1. Overview

It’s common practice to use compressed files to reduce file size when working with large datasets. Accessing data from such files can be quite challenging, especially when using the command line. This is when the awk command comes in handy. In this tutorial, we’ll look at how to use the awk command with compressed files.

2. What Is awk?

Developed in the 1970s, awk is a powerful text processing tool used for data manipulation and analysis. Moreover, we can use it for processing large amounts of data quickly.

When we pass the -h flag with the awk command, it lists all the arguments that can be passed to it:

$ awk -h
Usage: awk [POSIX or GNU style options] -f progfile [--] file ...
Usage: awk [POSIX or GNU style options] [--] 'program' file ...
POSIX options:          GNU long options: (standard)
        -f progfile             --file=progfile
        -F fs                   --field-separator=fs
        -v var=val              --assign=var=val
Short options:          GNU long options: (extensions)
        -b                      --characters-as-bytes
        -c                      --traditional 
... other lines truncated ...
Examples:
        awk '{ sum += $1 }; END { print sum }' file
        awk -F: '{ print $1 }' /etc/passwd

Here, the output displays the syntax of the awk command. It also provides additional information with examples.

3. Using awk With Compressed Files

Next, we’ll discuss a couple of methods for using awk with compressed files.

One way to use awk with compressed files is to first uncompress the files and then use command. Another way is to use an appropriate tool to read the data from the compressed file and then use it with awk.

3.1. Uncompressing the Compressed Files

There are various compressed file formats, including gzip, tar, zip, and more.

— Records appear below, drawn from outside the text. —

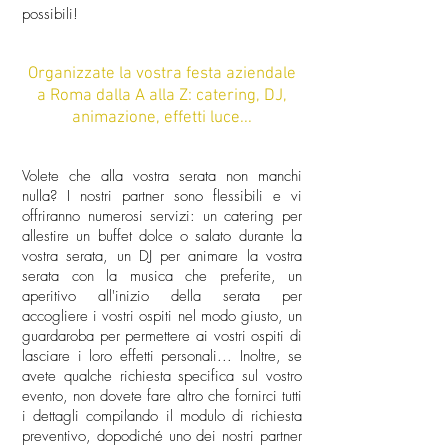
possibili!
Organizzate la vostra festa aziendale
a Roma dalla A alla Z: catering, DJ,
animazione, effetti luce...
Volete che alla vostra serata non manchi
nulla? I nostri partner sono flessibili e vi
offriranno numerosi servizi: un catering per
allestire un buffet dolce o salato durante la
vostra serata, un DJ per animare la vostra
serata con la musica che preferite, un
aperitivo all'inizio della serata per
accogliere i vostri ospiti nel modo giusto, un
guardaroba per permettere ai vostri ospiti di
lasciare i loro effetti personali... Inoltre, se
avete qualche richiesta specifica sul vostro
evento, non dovete fare altro che fornirci tutti
i dettagli compilando il modulo di richiesta
preventivo, dopodiché uno dei nostri partner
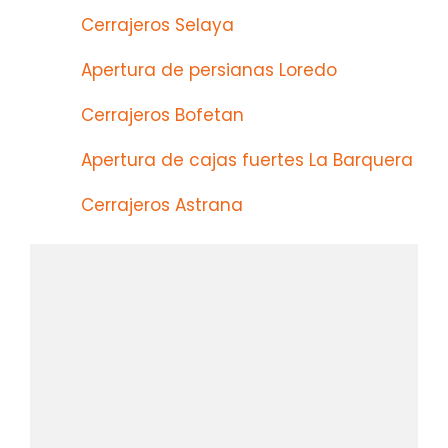
Cerrajeros Selaya
Apertura de persianas Loredo
Cerrajeros Bofetan
Apertura de cajas fuertes La Barquera
Cerrajeros Astrana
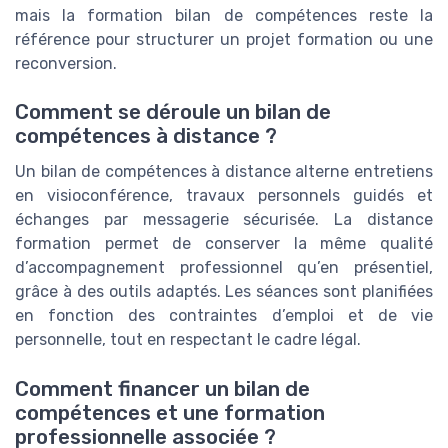
mais la formation bilan de compétences reste la
référence pour structurer un projet formation ou une
reconversion.
Comment se déroule un bilan de
compétences à distance ?
Un bilan de compétences à distance alterne entretiens
en visioconférence, travaux personnels guidés et
échanges par messagerie sécurisée. La distance
formation permet de conserver la même qualité
d’accompagnement professionnel qu’en présentiel,
grâce à des outils adaptés. Les séances sont planifiées
en fonction des contraintes d’emploi et de vie
personnelle, tout en respectant le cadre légal.
Comment financer un bilan de
compétences et une formation
professionnelle associée ?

Later, we’ll discuss specific tools that can decompress each of these formats.

Before decompressing files, we should always check for the file extension that was used to compress that specific file.

For now, we’ll be using gzip to uncompress a file data.gz in gzip format:

$ gzip -d data.gz

After this,  let’s use awk to process the data:

$ cat data | awk '{print $1}'
CONTAINER
1ebe91fa065c
3c4d4e670b88
c0f38d0b0352

The above command reads data from the uncompressed file data and prints the first field of each line.

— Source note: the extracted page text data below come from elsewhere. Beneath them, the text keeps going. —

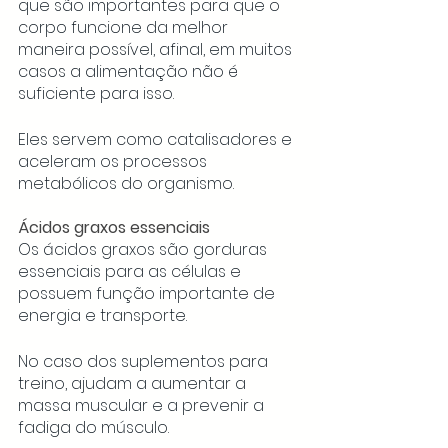
que são importantes para que o 
corpo funcione da melhor 
maneira possível, afinal, em muitos 
casos a alimentação não é 
suficiente para isso. 
Eles servem como catalisadores e 
aceleram os processos 
metabólicos do organismo. 
Ácidos graxos essenciais
Os ácidos graxos são gorduras 
essenciais para as células e 
possuem função importante de 
energia e transporte. 
No caso dos suplementos para 
treino, ajudam a aumentar a 
massa muscular e a prevenir a 
fadiga do músculo. 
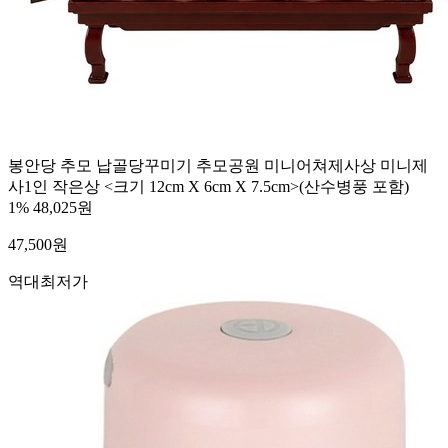
봉안당 추모 납골당꾸미기 추모공원 미니어쳐제사상 미니제
사1인 작은상 <크기 12cm X 6cm X 7.5cm>(산수병풍 포함)
1%
48,025원
47,500
원
역대최저가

$ cat data | awk '/3c4d4e670b88/{print}'
3c4d4e670b88   postgres:11.5-alpine    "docker-entrypoint…   5 days ago      Up 5 days                  5432/tcp  postgres_db

Similarly, this command searches for the exact text 3c4d4e670b88 and prints the line that contains it.

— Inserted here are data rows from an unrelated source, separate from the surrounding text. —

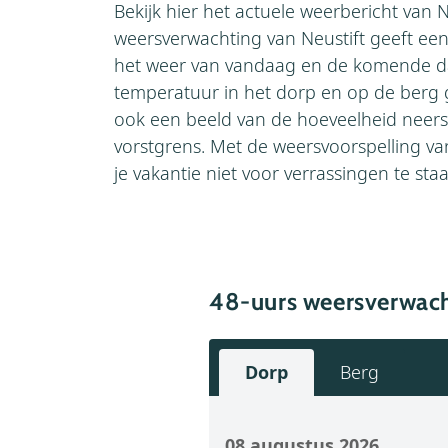
Bekijk hier het actuele weerbericht van N
weersverwachting van Neustift geeft ee
het weer van vandaag en de komende d
temperatuur in het dorp en op de berg g
ook een beeld van de hoeveelheid neers
vorstgrens. Met de weersvoorspelling van
je vakantie niet voor verrassingen te sta
48-uurs weersverwach
Dorp
Berg
08 augustus 2026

3.2. Reading Data From the Compressed Files

It’s possible to perform processing on compressed files without decompressing them using specialized tools such as zcat for gzip files, bzcat for bzip files, and so on. These tools use a streaming technique to read the data from the compressed file and feed it into awk, without the need to first extract the contents of the file.

For instance, to process a gzip file, let’s use the zcat command:

$ zcat data.gz | awk '{print $1}'
CONTAINER
1ebe91fa065c
3c4d4e670b88
c0f38d0b0352

Here, the pipe symbol divides the command into two parts. First, zcat reads data from the compressed file data.gz, followed by the use of awk to further process the data and print the first field of each line.

Similarly, we can use bzcat for processing the bzip2 file data.bz2:

$ bzcat data.bz2 | awk '{print $1}'
CONTAINER
1ebe91fa065c
3c4d4e670b88
c0f38d0b0352

In this case, we used bzcat in place of zcat since we’ve compressed the file in bzip2. The resulting output is similar to the previous example.

4. Conclusion

In this article, we looked at different ways to use the awk command to perform numerous operations on compressed file data.

All in all, awk is a powerful and very useful command-line utility that we should have when working with huge datasets, compressed files, or simply processing text.